= Exercise goal =
Where in the listing does the string "Bogotá" appear? Copy every line that holds it.

= Records supplied =
● ● ● ● ●

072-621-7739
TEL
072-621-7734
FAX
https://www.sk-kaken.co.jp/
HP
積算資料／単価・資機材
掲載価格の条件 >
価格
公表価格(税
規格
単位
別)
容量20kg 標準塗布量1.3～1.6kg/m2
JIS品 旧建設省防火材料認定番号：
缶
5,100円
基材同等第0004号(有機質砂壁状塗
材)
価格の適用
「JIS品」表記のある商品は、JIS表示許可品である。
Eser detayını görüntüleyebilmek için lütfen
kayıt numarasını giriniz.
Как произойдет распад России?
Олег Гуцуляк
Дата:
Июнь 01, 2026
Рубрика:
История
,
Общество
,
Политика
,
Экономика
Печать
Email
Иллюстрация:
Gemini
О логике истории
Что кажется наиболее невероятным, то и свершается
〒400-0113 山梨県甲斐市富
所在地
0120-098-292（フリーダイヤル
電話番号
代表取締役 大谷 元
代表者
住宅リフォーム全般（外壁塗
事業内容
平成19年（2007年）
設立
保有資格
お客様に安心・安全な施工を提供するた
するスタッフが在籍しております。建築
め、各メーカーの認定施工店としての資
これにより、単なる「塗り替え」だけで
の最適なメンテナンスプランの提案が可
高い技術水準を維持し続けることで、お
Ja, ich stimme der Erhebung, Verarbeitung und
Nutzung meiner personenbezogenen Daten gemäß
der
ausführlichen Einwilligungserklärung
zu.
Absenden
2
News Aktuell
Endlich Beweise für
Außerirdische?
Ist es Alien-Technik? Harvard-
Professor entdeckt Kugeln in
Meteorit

● ● ● ● ●

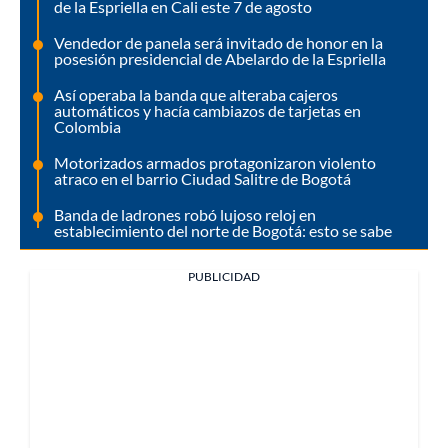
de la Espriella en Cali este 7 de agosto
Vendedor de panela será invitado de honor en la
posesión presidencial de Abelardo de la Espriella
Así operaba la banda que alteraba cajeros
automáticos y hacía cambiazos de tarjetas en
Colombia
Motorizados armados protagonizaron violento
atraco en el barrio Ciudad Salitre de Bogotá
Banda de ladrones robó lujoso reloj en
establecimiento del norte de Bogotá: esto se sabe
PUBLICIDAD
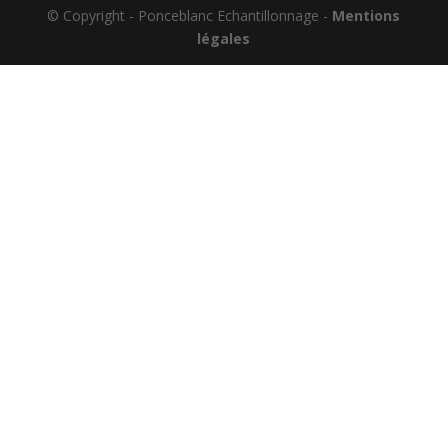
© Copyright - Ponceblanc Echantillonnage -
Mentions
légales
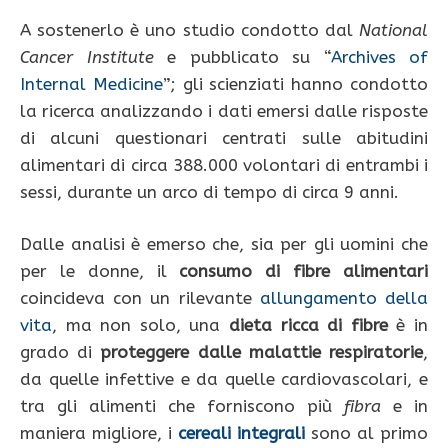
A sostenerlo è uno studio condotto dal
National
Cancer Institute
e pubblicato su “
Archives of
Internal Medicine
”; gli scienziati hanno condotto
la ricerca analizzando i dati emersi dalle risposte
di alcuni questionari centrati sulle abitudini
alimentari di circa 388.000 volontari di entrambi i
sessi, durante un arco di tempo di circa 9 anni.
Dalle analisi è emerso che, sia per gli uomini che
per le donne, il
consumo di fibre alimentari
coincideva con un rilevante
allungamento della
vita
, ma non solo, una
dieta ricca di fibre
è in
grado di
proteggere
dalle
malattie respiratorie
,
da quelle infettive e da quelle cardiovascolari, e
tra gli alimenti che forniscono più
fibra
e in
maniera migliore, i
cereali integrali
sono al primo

● ● ● ● ●

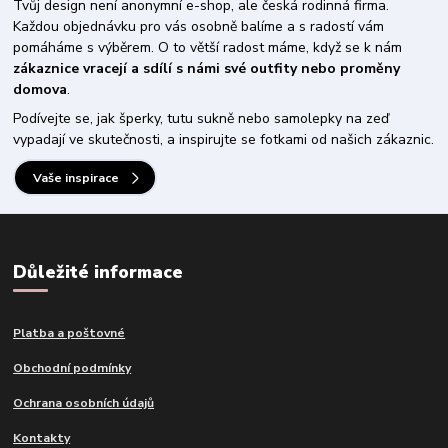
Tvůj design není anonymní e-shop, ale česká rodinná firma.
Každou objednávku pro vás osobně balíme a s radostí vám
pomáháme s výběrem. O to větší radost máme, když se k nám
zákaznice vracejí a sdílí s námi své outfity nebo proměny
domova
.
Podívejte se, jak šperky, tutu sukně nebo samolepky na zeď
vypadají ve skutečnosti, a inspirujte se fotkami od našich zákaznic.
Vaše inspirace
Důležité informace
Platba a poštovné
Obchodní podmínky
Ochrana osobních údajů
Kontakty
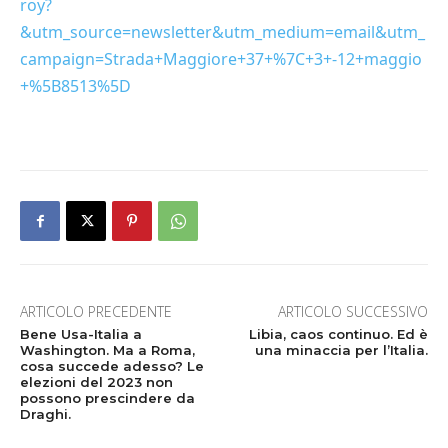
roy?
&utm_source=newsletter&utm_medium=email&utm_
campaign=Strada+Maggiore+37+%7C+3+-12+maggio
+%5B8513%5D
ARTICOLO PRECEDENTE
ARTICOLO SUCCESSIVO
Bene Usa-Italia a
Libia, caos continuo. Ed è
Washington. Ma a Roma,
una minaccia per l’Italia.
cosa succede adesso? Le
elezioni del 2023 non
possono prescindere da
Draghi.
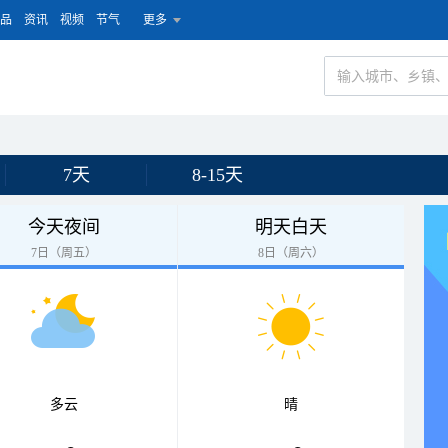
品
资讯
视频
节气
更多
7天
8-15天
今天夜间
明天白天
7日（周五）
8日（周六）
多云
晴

● ● ● ● ●

= Task output =
atraco en el barrio Ciudad Salitre de Bogotá
establecimiento del norte de Bogotá: esto se sabe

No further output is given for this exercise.